# Recently oily-tzone!! Help!



## soulstar (Feb 29, 2008)

I've NEVER had an oily tzone before.  It's been a problem for about a month or so.  I've been using Clinique's 3-step system.  It's definitely cleared my nose of bumps and sometimes reduces my redness. I use two different moisturizers (one for day, one for night) since one is overly moisturizing.  All of a sudden my t-zone got really oily throughout the day? I've tried to switch out products to see if they were the "culprit" but no idea..

I'd switch foundations, powders, brushes, and stopped moisturizing with the heavy one.. what is going on?? 

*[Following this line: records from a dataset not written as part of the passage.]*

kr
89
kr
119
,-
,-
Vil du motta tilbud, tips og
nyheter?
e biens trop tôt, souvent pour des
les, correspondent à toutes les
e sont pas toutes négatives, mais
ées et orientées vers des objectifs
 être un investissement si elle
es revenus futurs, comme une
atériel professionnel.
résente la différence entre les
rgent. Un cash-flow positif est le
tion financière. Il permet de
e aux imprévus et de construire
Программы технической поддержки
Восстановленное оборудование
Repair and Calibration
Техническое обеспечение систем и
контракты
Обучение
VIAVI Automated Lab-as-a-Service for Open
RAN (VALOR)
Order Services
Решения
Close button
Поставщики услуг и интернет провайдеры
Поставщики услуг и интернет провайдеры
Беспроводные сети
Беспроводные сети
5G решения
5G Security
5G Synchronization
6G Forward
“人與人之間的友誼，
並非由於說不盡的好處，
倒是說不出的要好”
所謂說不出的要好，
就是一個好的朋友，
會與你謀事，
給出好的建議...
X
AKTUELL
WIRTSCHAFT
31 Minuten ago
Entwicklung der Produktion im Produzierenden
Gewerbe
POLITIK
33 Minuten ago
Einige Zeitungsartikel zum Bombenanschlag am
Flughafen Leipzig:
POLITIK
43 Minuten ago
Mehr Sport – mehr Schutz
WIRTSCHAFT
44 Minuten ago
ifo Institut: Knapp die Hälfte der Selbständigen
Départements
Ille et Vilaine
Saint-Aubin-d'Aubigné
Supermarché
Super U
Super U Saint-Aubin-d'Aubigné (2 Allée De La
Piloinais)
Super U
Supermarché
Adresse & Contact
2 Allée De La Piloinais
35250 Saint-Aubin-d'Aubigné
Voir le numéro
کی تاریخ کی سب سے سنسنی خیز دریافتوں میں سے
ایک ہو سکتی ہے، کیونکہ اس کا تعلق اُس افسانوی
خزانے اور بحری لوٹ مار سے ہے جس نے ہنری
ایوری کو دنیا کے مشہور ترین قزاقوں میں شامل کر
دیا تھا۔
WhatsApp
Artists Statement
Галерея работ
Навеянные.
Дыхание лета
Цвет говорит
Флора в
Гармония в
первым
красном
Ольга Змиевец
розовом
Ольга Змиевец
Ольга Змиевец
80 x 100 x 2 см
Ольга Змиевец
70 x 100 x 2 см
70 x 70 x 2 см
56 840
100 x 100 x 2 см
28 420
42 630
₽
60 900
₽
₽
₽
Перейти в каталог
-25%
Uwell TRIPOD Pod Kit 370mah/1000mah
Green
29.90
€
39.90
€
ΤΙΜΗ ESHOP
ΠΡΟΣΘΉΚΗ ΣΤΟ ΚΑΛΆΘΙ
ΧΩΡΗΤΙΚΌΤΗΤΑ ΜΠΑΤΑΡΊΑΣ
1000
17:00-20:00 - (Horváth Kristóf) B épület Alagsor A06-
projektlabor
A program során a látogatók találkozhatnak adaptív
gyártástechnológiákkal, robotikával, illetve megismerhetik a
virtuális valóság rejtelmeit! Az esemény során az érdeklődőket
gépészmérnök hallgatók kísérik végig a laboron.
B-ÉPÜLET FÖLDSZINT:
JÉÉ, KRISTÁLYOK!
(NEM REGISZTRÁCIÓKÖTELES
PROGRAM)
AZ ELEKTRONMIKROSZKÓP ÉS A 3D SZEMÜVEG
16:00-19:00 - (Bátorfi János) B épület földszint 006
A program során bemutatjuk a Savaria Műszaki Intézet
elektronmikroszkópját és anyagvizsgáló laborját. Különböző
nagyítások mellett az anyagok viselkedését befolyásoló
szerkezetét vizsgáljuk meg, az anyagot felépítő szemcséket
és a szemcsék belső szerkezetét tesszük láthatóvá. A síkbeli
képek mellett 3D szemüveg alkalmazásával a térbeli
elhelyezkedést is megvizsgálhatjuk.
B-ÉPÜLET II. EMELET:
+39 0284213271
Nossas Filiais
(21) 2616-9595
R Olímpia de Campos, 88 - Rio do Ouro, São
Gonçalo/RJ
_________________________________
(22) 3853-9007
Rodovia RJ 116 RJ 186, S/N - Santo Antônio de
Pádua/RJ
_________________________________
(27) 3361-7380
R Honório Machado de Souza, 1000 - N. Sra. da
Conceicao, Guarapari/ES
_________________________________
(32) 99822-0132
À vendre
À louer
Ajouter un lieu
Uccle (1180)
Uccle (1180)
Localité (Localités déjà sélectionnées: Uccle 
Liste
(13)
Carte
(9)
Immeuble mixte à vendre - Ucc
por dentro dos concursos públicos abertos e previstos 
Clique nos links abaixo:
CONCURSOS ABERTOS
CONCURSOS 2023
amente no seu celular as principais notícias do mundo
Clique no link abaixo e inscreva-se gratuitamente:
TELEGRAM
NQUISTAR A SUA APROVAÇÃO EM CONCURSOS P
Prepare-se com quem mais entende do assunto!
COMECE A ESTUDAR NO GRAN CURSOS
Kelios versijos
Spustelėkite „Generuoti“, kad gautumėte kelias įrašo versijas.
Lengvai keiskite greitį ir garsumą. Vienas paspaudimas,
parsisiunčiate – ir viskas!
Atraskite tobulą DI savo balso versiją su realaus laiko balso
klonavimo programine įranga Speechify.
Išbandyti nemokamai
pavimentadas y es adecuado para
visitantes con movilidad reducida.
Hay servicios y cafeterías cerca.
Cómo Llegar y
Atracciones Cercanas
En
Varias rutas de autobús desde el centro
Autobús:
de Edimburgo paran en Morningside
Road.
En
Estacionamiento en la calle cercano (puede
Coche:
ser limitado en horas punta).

Could it be the Clinique toner?  Since it's making my t-zone so much smoother? I don't know! Haha


----------



## Dreamergirl3 (Feb 29, 2008)

Maybe your skin is over producing oil because it's starting to get dried out... Sounds weird, but it happens. Try using the more moisturizing lotion of the two you have for a while and see if it actually lessens the oil.

I also agree that it might be the toner. I think it has quite a bit of alcohol which is very drying to the skin. Try omitting that too, and see if anything changes.


----------



## Kuuipo (Feb 29, 2008)

I wouldn't use even more moisturizer over an oily zone, especially not a heavy cream. I don't like toner with alcohol either, its an irritant. Skip the moisturizer and use a primer that mattifies. Most primers contain some moisture (like glycerin and dimethicone). Use blotting sheets throughout the day.


----------



## athena123 (Mar 3, 2008)

I would lose the toner. Anything that's too harsh can trick your skin into thinking it's being deprived of sebum, which creates the ripe conditions to create more oil. Switch to a toner that doesn't contain any alcohol and see how that works for you. Or, depending upon the PH level of your cleanser and other treatments, you may not even need a toner. The only reason I use toner is during the week when I don't have time for my skin to return to it's optimal PH level of 5.5 after I've applied a 5% BHA solution with a PH of 2.1. 

The best mattifier I've found is a silk and pearl paste available here. Silken Pearl Products. I use this as the last step in my skincare [right before sunscreen/primer] and no longer have to carry blotting papers around.


----------